→ **Dataset content**
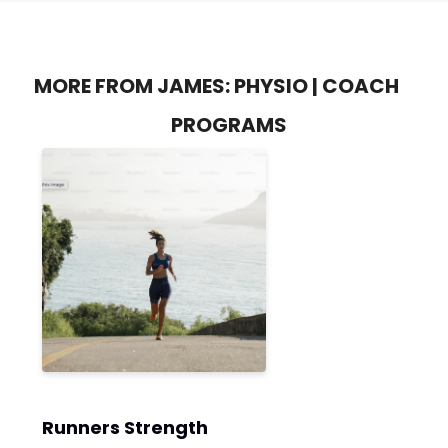
MORE FROM JAMES: PHYSIO | COACH
PROGRAMS
Runners Strength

→ **Required work**
Transcribe all of the material exactly and leave out its pictures.

→ **Answer to this exercise**
MORE FROM JAMES: PHYSIO | COACH
PROGRAMS
Runners Strength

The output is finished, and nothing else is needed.